WHAT IS EXPECTED: Every line of the listing is returned unchanged, and every picture is dropped.

DATA IN THIS EXERCISE:

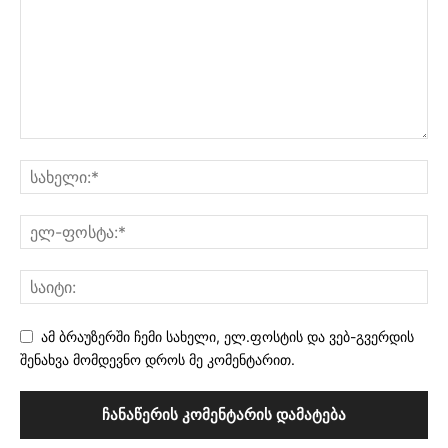
ამ ბრაუზერში ჩემი სახელი, ელ.ფოსტის და ვებ-გვერდის
შენახვა მომდევნო დროს მე კომენტარით.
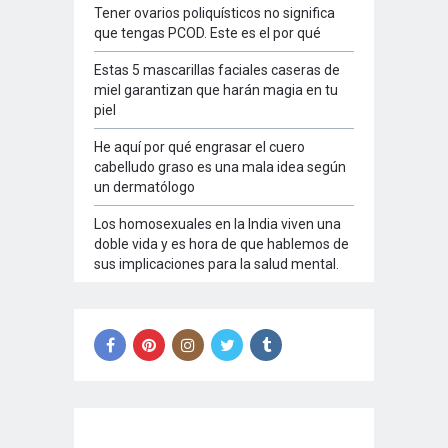
Tener ovarios poliquísticos no significa
que tengas PCOD. Este es el por qué
Estas 5 mascarillas faciales caseras de
miel garantizan que harán magia en tu
piel
He aquí por qué engrasar el cuero
cabelludo graso es una mala idea según
un dermatólogo
Los homosexuales en la India viven una
doble vida y es hora de que hablemos de
sus implicaciones para la salud mental.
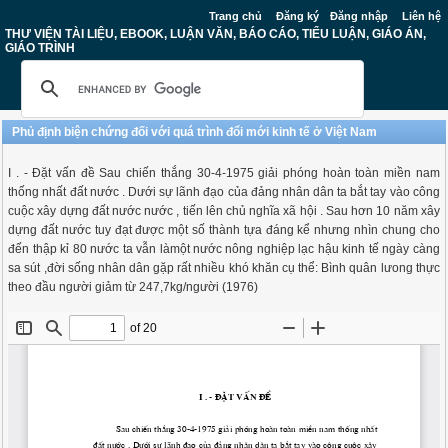
Trang chủ
Đăng ký
Đăng nhập
Liên hệ
THƯ VIỆN TÀI LIỆU, EBOOK, LUẬN VĂN, BÁO CÁO, TIỂU LUẬN, GIÁO ÁN,
GIÁO TRÌNH
Phủ định biện chứng đối với quá trình đổi mới kinh tế ở Việt Nam
I . - Đặt vấn đề Sau chiến thắng 30-4-1975 giải phóng hoàn toàn miền nam
thống nhất đất nước . Dưới sự lãnh đạo của đảng nhân dân ta bắt tay vào công
cuộc xây dựng đất nước nước , tiến lên chủ nghĩa xã hội . Sau hơn 10 năm xây
dựng đất nước tuy đạt được một số thành tựa đáng kể nhưng nhìn chung cho
đến thập kỉ 80 nước ta vẫn làmột nước nông nghiệp lạc hậu kinh tế ngày càng
sa sút ,đời sống nhân dân gặp rất nhiều khó khăn cụ thể: Bình quân lưong thực
theo đầu người giảm từ 247,7kg/người (1976)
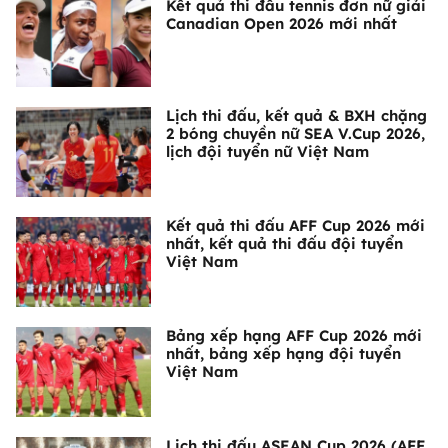
Kết quả thi đấu tennis đơn nữ giải
Canadian Open 2026 mới nhất
Lịch thi đấu, kết quả & BXH chặng
2 bóng chuyền nữ SEA V.Cup 2026,
lịch đội tuyển nữ Việt Nam
Kết quả thi đấu AFF Cup 2026 mới
nhất, kết quả thi đấu đội tuyển
Việt Nam
Bảng xếp hạng AFF Cup 2026 mới
nhất, bảng xếp hạng đội tuyển
Việt Nam
Lịch thi đấu ASEAN Cup 2026 (AFF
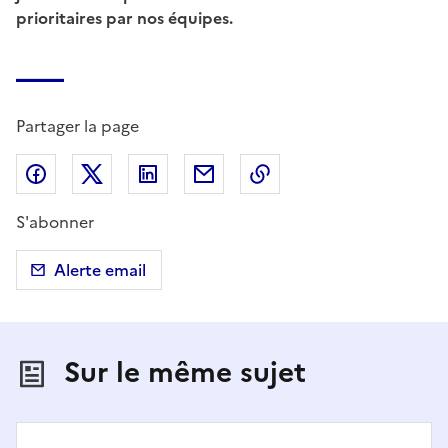
prioritaires par nos équipes.
Partager la page
Partager sur Facebook
Partager sur X (anciennement Twitter)
Partager sur LinkedIn
Partager par email
Copier dans le presse
S'abonner
Alerte email
Sur le même sujet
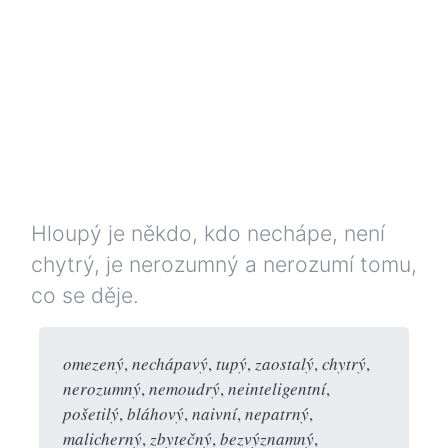
Hloupý je někdo, kdo nechápe, není
chytrý, je nerozumný a nerozumí tomu,
co se děje.
omezený
,
nechápavý
,
tupý
,
zaostalý
,
chytrý
,
nerozumný
,
nemoudrý
,
neinteligentní
,
pošetilý
,
bláhový
,
naivní
,
nepatrný
,
malicherný
,
zbytečný
,
bezvýznamný
,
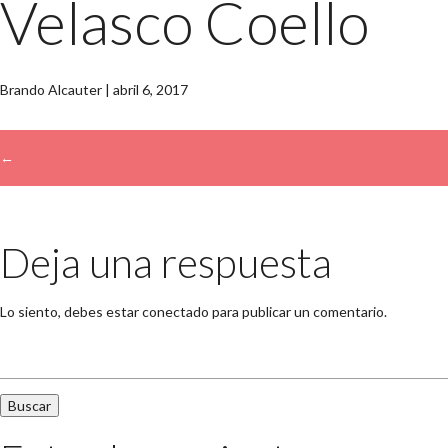
Velasco Coello
Brando Alcauter
|
abril 6, 2017
←
→
Deja una respuesta
Lo siento, debes estar
conectado
para publicar un comentario.
Buscar:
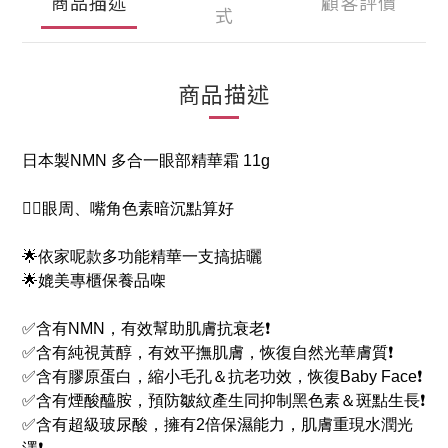
商品描述
顧客評價
式
商品描述
日本製NMN 多合一眼部精華霜 11g
😮‍💨眼周、嘴角色素暗沉點算好
🌟依家呢款多功能精華一支搞掂曬
🌟媲美專櫃保養品㗎
✅含有NMN，有效幫助肌膚抗衰老❗
✅含有純視黃醇，有效平撫肌膚，恢復自然光華膚質❗
✅含有膠原蛋白，縮小毛孔＆抗老功效，恢復Baby Face❗
✅含有煙酸醯胺，預防皺紋產生同抑制黑色素＆斑點生長❗
✅含有超級玻尿酸，擁有2倍保濕能力，肌膚重現水潤光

RESPONSE BOX:
ამ ბრაუზერში ჩემი სახელი, ელ.ფოსტის და ვებ-გვერდის
შენახვა მომდევნო დროს მე კომენტარით.
Tener ovarios poliquísticos no significa
que tengas PCOD. Este es el por qué
Estas 5 mascarillas faciales caseras de
miel garantizan que harán magia en tu
piel
He aquí por qué engrasar el cuero
cabelludo graso es una mala idea según
un dermatólogo
Los homosexuales en la India viven una
doble vida y es hora de que hablemos de
sus implicaciones para la salud mental.
Trang chủ
Đăng ký
Đăng nhập
Liên hệ
THƯ VIỆN TÀI LIỆU, EBOOK, LUẬN VĂN, BÁO CÁO, TIỂU LUẬN, GIÁO ÁN,
GIÁO TRÌNH
Phủ định biện chứng đối với quá trình đổi mới kinh tế ở Việt Nam
I . - Đặt vấn đề Sau chiến thắng 30-4-1975 giải phóng hoàn toàn miền nam
thống nhất đất nước . Dưới sự lãnh đạo của đảng nhân dân ta bắt tay vào công
cuộc xây dựng đất nước nước , tiến lên chủ nghĩa xã hội . Sau hơn 10 năm xây
dựng đất nước tuy đạt được một số thành tựa đáng kể nhưng nhìn chung cho
đến thập kỉ 80 nước ta vẫn làmột nước nông nghiệp lạc hậu kinh tế ngày càng
sa sút ,đời sống nhân dân gặp rất nhiều khó khăn cụ thể: Bình quân lưong thực
theo đầu người giảm từ 247,7kg/người (1976)
Kết quả thi đấu tennis đơn nữ giải
Canadian Open 2026 mới nhất
Lịch thi đấu, kết quả & BXH chặng
2 bóng chuyền nữ SEA V.Cup 2026,
lịch đội tuyển nữ Việt Nam
Kết quả thi đấu AFF Cup 2026 mới
nhất, kết quả thi đấu đội tuyển
Việt Nam
Bảng xếp hạng AFF Cup 2026 mới
nhất, bảng xếp hạng đội tuyển
Việt Nam
Lịch thi đấu ASEAN Cup 2026 (AFF
prioritaires par nos équipes.
Partager la page
Partager sur Facebook
Partager sur X (anciennement Twitter)
Partager sur LinkedIn
Partager par email
Copier dans le presse
S'abonner
Alerte email
Sur le même sujet
Hloupý je někdo, kdo nechápe, není
chytrý, je nerozumný a nerozumí tomu,
co se děje.
omezený
,
nechápavý
,
tupý
,
zaostalý
,
chytrý
,
nerozumný
,
nemoudrý
,
neinteligentní
,
pošetilý
,
bláhový
,
naivní
,
nepatrný
,
malicherný
,
zbytečný
,
bezvýznamný
,
Velasco Coello
Brando Alcauter
|
abril 6, 2017
←
→
Deja una respuesta
Lo siento, debes estar
conectado
para publicar un comentario.
Buscar:
商品描述
顧客評價
式
商品描述
日本製NMN 多合一眼部精華霜 11g
😮‍💨眼周、嘴角色素暗沉點算好
🌟依家呢款多功能精華一支搞掂曬
🌟媲美專櫃保養品㗎
✅含有NMN，有效幫助肌膚抗衰老❗
✅含有純視黃醇，有效平撫肌膚，恢復自然光華膚質❗
✅含有膠原蛋白，縮小毛孔＆抗老功效，恢復Baby Face❗
✅含有煙酸醯胺，預防皺紋產生同抑制黑色素＆斑點生長❗
✅含有超級玻尿酸，擁有2倍保濕能力，肌膚重現水潤光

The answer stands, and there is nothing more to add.